- **Work task**:
Whenever "以下哪项不是形成宴乐的音乐形式" appears in a line, please copy that line from the data.

────

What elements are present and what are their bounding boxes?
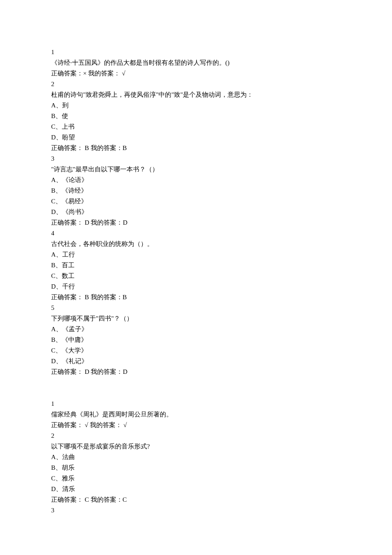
question-text: 以下哪项不是形成宴乐的音乐形式? <box>51 441 341 451</box>
s1-q5: 5 下列哪项不属于"四书"？（） A、《孟子》 B、《中庸》 C、《大学》 D、… <box>51 303 341 377</box>
option-b: B、使 <box>51 111 341 121</box>
answer-line: 正确答案： B 我的答案：B <box>51 143 341 153</box>
option-d: D、清乐 <box>51 484 341 494</box>
option-c: C、《易经》 <box>51 196 341 206</box>
option-b: B、百工 <box>51 260 341 270</box>
quiz-document: 1 《诗经·十五国风》的作品大都是当时很有名望的诗人写作的。() 正确答案：× … <box>51 47 341 515</box>
question-text: 儒家经典《周礼》是西周时周公旦所著的。 <box>51 409 341 419</box>
options: A、法曲 B、胡乐 C、雅乐 D、清乐 <box>51 452 341 494</box>
question-text: 下列哪项不属于"四书"？（） <box>51 313 341 324</box>
s2-q1: 1 儒家经典《周礼》是西周时周公旦所著的。 正确答案： √ 我的答案： √ <box>51 399 341 430</box>
s2-q2: 2 以下哪项不是形成宴乐的音乐形式? A、法曲 B、胡乐 C、雅乐 D、清乐 正… <box>51 431 341 505</box>
option-d: D、盼望 <box>51 132 341 142</box>
question-number: 2 <box>51 79 341 89</box>
question-text: "诗言志"最早出自以下哪一本书？（） <box>51 164 341 174</box>
s1-q4: 4 古代社会，各种职业的统称为（）。 A、工行 B、百工 C、数工 D、千行 正… <box>51 228 341 302</box>
answer-line: 正确答案： D 我的答案：D <box>51 217 341 228</box>
option-d: D、《礼记》 <box>51 356 341 366</box>
option-b: B、胡乐 <box>51 462 341 473</box>
option-c: C、雅乐 <box>51 473 341 483</box>
option-a: A、法曲 <box>51 452 341 462</box>
s1-q1: 1 《诗经·十五国风》的作品大都是当时很有名望的诗人写作的。() 正确答案：× … <box>51 47 341 78</box>
option-b: B、《中庸》 <box>51 335 341 345</box>
options: A、《论语》 B、《诗经》 C、《易经》 D、《尚书》 <box>51 175 341 217</box>
answer-line: 正确答案： √ 我的答案： √ <box>51 420 341 430</box>
option-a: A、《论语》 <box>51 175 341 185</box>
s1-q2: 2 杜甫的诗句"致君尧舜上，再使风俗淳"中的"致"是个及物动词，意思为： A、到… <box>51 79 341 153</box>
section-divider <box>51 377 341 399</box>
question-text: 古代社会，各种职业的统称为（）。 <box>51 239 341 249</box>
question-number: 3 <box>51 505 341 515</box>
options: A、《孟子》 B、《中庸》 C、《大学》 D、《礼记》 <box>51 324 341 366</box>
option-c: C、上书 <box>51 121 341 132</box>
answer-line: 正确答案：× 我的答案： √ <box>51 68 341 78</box>
option-d: D、千行 <box>51 281 341 292</box>
option-a: A、工行 <box>51 249 341 260</box>
s1-q3: 3 "诗言志"最早出自以下哪一本书？（） A、《论语》 B、《诗经》 C、《易经… <box>51 153 341 228</box>
option-a: A、《孟子》 <box>51 324 341 334</box>
question-text: 杜甫的诗句"致君尧舜上，再使风俗淳"中的"致"是个及物动词，意思为： <box>51 90 341 100</box>
answer-line: 正确答案： D 我的答案：D <box>51 367 341 377</box>
question-text: 《诗经·十五国风》的作品大都是当时很有名望的诗人写作的。() <box>51 58 341 68</box>
question-number: 2 <box>51 431 341 441</box>
option-d: D、《尚书》 <box>51 207 341 217</box>
option-b: B、《诗经》 <box>51 185 341 196</box>
question-number: 5 <box>51 303 341 313</box>
question-number: 1 <box>51 47 341 57</box>
answer-line: 正确答案： C 我的答案：C <box>51 494 341 505</box>
s2-q3: 3 <box>51 505 341 515</box>
answer-line: 正确答案： B 我的答案：B <box>51 292 341 302</box>
options: A、工行 B、百工 C、数工 D、千行 <box>51 249 341 292</box>
question-number: 3 <box>51 153 341 164</box>
question-number: 4 <box>51 228 341 238</box>
option-c: C、数工 <box>51 271 341 281</box>
options: A、到 B、使 C、上书 D、盼望 <box>51 100 341 142</box>
option-a: A、到 <box>51 100 341 110</box>
question-number: 1 <box>51 399 341 409</box>
option-c: C、《大学》 <box>51 345 341 356</box>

────

- **Solved exercise**:
question-text: 以下哪项不是形成宴乐的音乐形式? <box>51 441 341 451</box>
s2-q2: 2 以下哪项不是形成宴乐的音乐形式? A、法曲 B、胡乐 C、雅乐 D、清乐 正… <box>51 431 341 505</box>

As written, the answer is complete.